— Instructions to follow —
Without including any pictures, write out all the entries exactly.

-- Opening Marker --

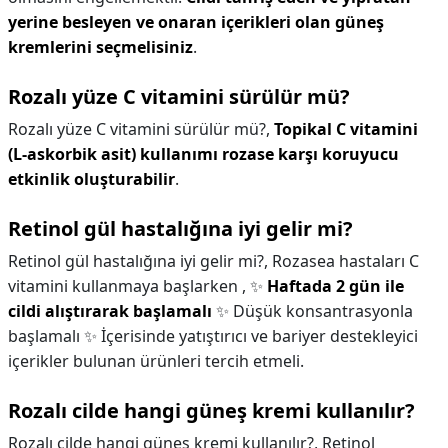
yerine besleyen ve onaran içerikleri olan güneş
kremlerini seçmelisiniz
.
Rozalı yüze C vitamini sürülür mü?
Rozalı yüze C vitamini sürülür mü?,
Topikal C vitamini
(L-askorbik asit) kullanımı rozase karşı koruyucu
etkinlik oluşturabilir
.
Retinol gül hastalığına iyi gelir mi?
Retinol gül hastalığına iyi gelir mi?,
Rozasea hastaları C
vitamini kullanmaya başlarken , ✨
Haftada 2 gün ile
cildi alıştırarak başlamalı
✨ Düşük konsantrasyonla
başlamalı ✨ İçerisinde yatıştırıcı ve bariyer destekleyici
içerikler bulunan ürünleri tercih etmeli.
Rozalı cilde hangi güneş kremi kullanılır?
Rozalı cilde hangi güneş kremi kullanılır?,
Retinol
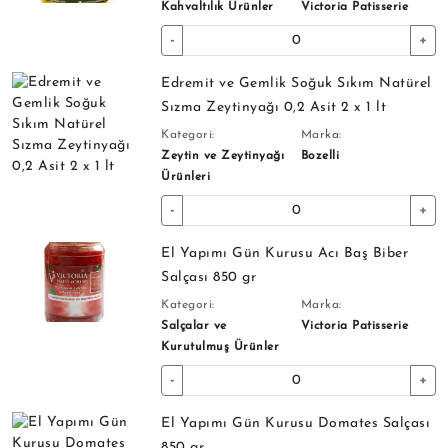
Kahvaltılık Ürünler
Victoria Patisserie
-
+
Edremit ve Gemlik Soğuk Sıkım Natürel
Sızma Zeytinyağı 0,2 Asit 2 x 1 lt
Kategori:
Marka:
Zeytin ve Zeytinyağı
Bozelli
Ürünleri
-
+
El Yapımı Gün Kurusu Acı Baş Biber
Salçası 850 gr
Kategori:
Marka:
Salçalar ve
Victoria Patisserie
Kurutulmuş Ürünler
-
+
El Yapımı Gün Kurusu Domates Salçası
850 gr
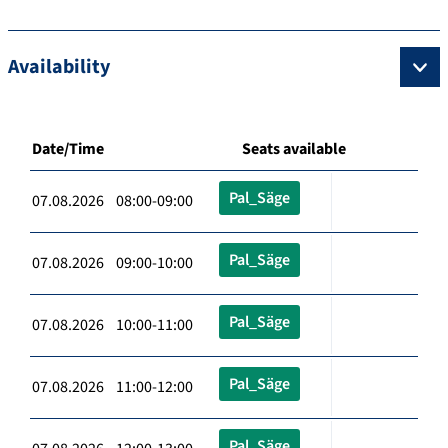
Availability
Date/Time
Seats available
Pal_Säge
07.08.2026 08:00-09:00
Pal_Säge
07.08.2026 09:00-10:00
Pal_Säge
07.08.2026 10:00-11:00
Pal_Säge
07.08.2026 11:00-12:00
Pal_Säge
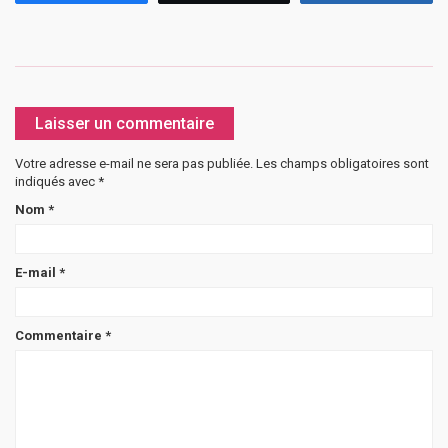
Laisser un commentaire
Votre adresse e-mail ne sera pas publiée.
Les champs obligatoires sont
indiqués avec
*
Nom
*
E-mail
*
Commentaire
*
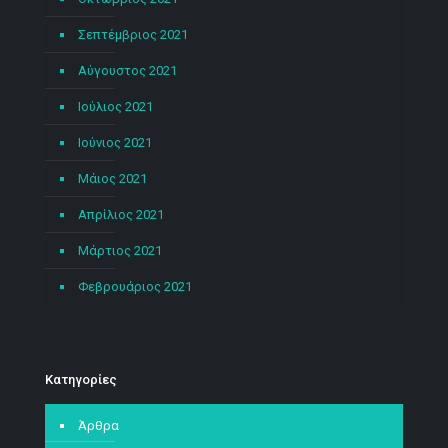
Σεπτέμβριος 2021
Αύγουστος 2021
Ιούλιος 2021
Ιούνιος 2021
Μάιος 2021
Απρίλιος 2021
Μάρτιος 2021
Φεβρουάριος 2021
Kατηγορίες
Άρθρα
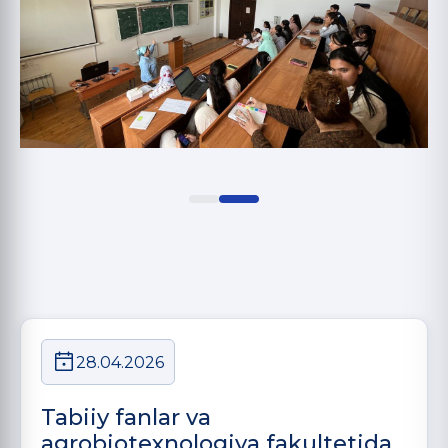
28.04.2026
Tabiiy fanlar va
agrobiotexnologiya fakultetida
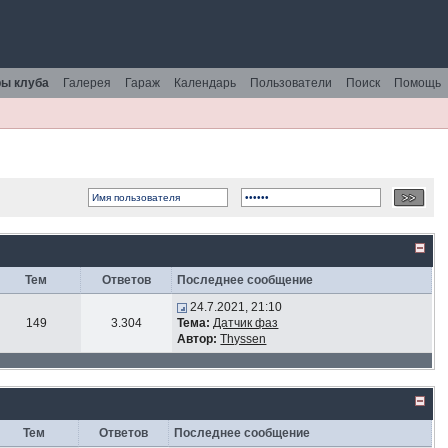
ы клуба
Галерея
Гараж
Календарь
Пользователи
Поиск
Помощь
Тем
Ответов
Последнее сообщение
24.7.2021, 21:10
149
3.304
Тема:
Датчик фаз
Автор:
Thyssen
Тем
Ответов
Последнее сообщение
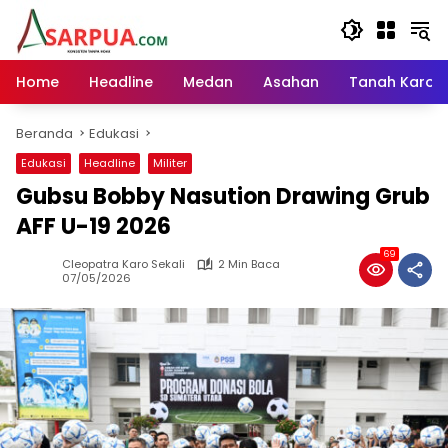
Langsung
ke
konten
Home
Headline
Medan
Asahan
Tanah Karo
Beranda
Edukasi
Edukasi
Headline
Militer
Gubsu Bobby Nasution Drawing Grub
AFF U-19 2026
69
Cleopatra Karo Sekali
2 Min Baca
07/05/2026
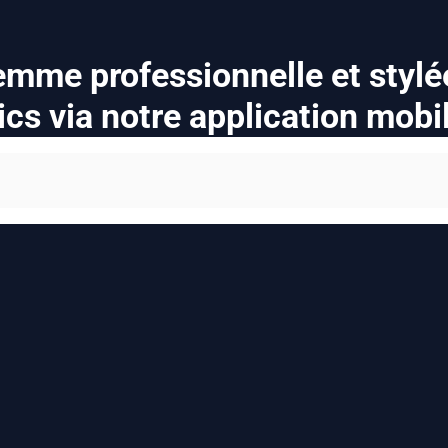
mme professionnelle et stylé
ics via notre application mobi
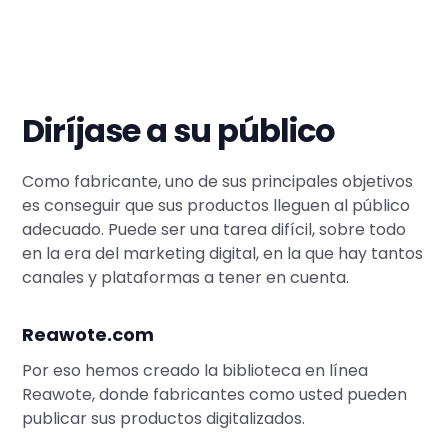
Diríjase a su público
Como fabricante, uno de sus principales objetivos
es conseguir que sus productos lleguen al público
adecuado. Puede ser una tarea difícil, sobre todo
en la era del marketing digital, en la que hay tantos
canales y plataformas a tener en cuenta.
Reawote.com
Por eso hemos creado la biblioteca en línea
Reawote, donde fabricantes como usted pueden
publicar sus productos digitalizados.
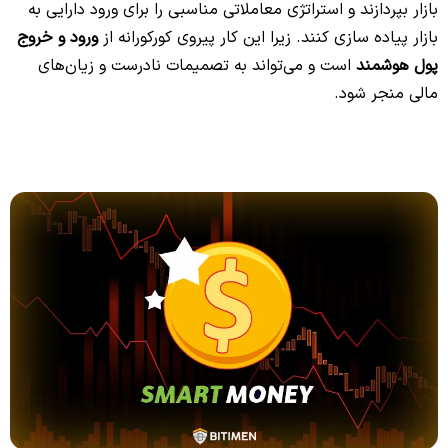
بازار بپردازند و استراتژی معاملاتی مناسبی را برای ورود دارایی به
بازار پیاده سازی کنند. زیرا این کار پیروی کورکورانه از
ورود و خروج
پول هوشمند
است و می‌تواند به تصمیمات نادرست و زیان‌های
مالی منجر شود.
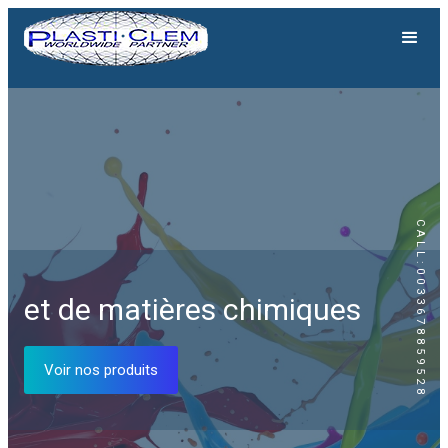
CALL:0033678859528
Génération solaire
et de matières chimiques
Equipements solaires
Voir nos produits
Voir nos produits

-- Closing Marker --

— Answer —
yerine besleyen ve onaran içerikleri olan güneş
kremlerini seçmelisiniz
.
Rozalı yüze C vitamini sürülür mü?
Rozalı yüze C vitamini sürülür mü?,
Topikal C vitamini
(L-askorbik asit) kullanımı rozase karşı koruyucu
etkinlik oluşturabilir
.
Retinol gül hastalığına iyi gelir mi?
Retinol gül hastalığına iyi gelir mi?,
Rozasea hastaları C
vitamini kullanmaya başlarken , ✨
Haftada 2 gün ile
cildi alıştırarak başlamalı
✨ Düşük konsantrasyonla
başlamalı ✨ İçerisinde yatıştırıcı ve bariyer destekleyici
içerikler bulunan ürünleri tercih etmeli.
Rozalı cilde hangi güneş kremi kullanılır?
Rozalı cilde hangi güneş kremi kullanılır?,
Retinol
Kahvaltılık Ürünler
Victoria Patisserie
-
+
Edremit ve Gemlik Soğuk Sıkım Natürel
Sızma Zeytinyağı 0,2 Asit 2 x 1 lt
Kategori:
Marka:
Zeytin ve Zeytinyağı
Bozelli
Ürünleri
-
+
El Yapımı Gün Kurusu Acı Baş Biber
Salçası 850 gr
Kategori:
Marka:
Salçalar ve
Victoria Patisserie
Kurutulmuş Ürünler
-
+
El Yapımı Gün Kurusu Domates Salçası
850 gr
Availability
Date/Time
Seats available
Pal_Säge
07.08.2026 08:00-09:00
Pal_Säge
07.08.2026 09:00-10:00
Pal_Säge
07.08.2026 10:00-11:00
Pal_Säge
07.08.2026 11:00-12:00
Pal_Säge
Laisser un commentaire
Votre adresse e-mail ne sera pas publiée.
Les champs obligatoires sont
indiqués avec
*
Nom
*
E-mail
*
Commentaire
*
Σεπτέμβριος 2021
Αύγουστος 2021
Ιούλιος 2021
Ιούνιος 2021
Μάιος 2021
Απρίλιος 2021
Μάρτιος 2021
Φεβρουάριος 2021
Kατηγορίες
Άρθρα
28.04.2026
Tabiiy fanlar va
agrobiotexnologiya fakultetida
ы клуба
Галерея
Гараж
Календарь
Пользователи
Поиск
Помощь
Тем
Ответов
Последнее сообщение
24.7.2021, 21:10
149
3.304
Тема:
Датчик фаз
Автор:
Thyssen
Тем
Ответов
Последнее сообщение
Langsung
ke
konten
Home
Headline
Medan
Asahan
Tanah Karo
Beranda
Edukasi
Edukasi
Headline
Militer
Gubsu Bobby Nasution Drawing Grub
AFF U-19 2026
69
Cleopatra Karo Sekali
2 Min Baca
07/05/2026
mme professionnelle et stylé
ics via notre application mobi
Diríjase a su público
Como fabricante, uno de sus principales objetivos
es conseguir que sus productos lleguen al público
adecuado. Puede ser una tarea difícil, sobre todo
en la era del marketing digital, en la que hay tantos
canales y plataformas a tener en cuenta.
Reawote.com
Por eso hemos creado la biblioteca en línea
Reawote, donde fabricantes como usted pueden
publicar sus productos digitalizados.
بازار بپردازند و استراتژی معاملاتی مناسبی را برای ورود دارایی به
بازار پیاده سازی کنند. زیرا این کار پیروی کورکورانه از
ورود و خروج
پول هوشمند
است و می‌تواند به تصمیمات نادرست و زیان‌های
مالی منجر شود.
CALL:0033678859528
Génération solaire
et de matières chimiques
Equipements solaires
Voir nos produits
Voir nos produits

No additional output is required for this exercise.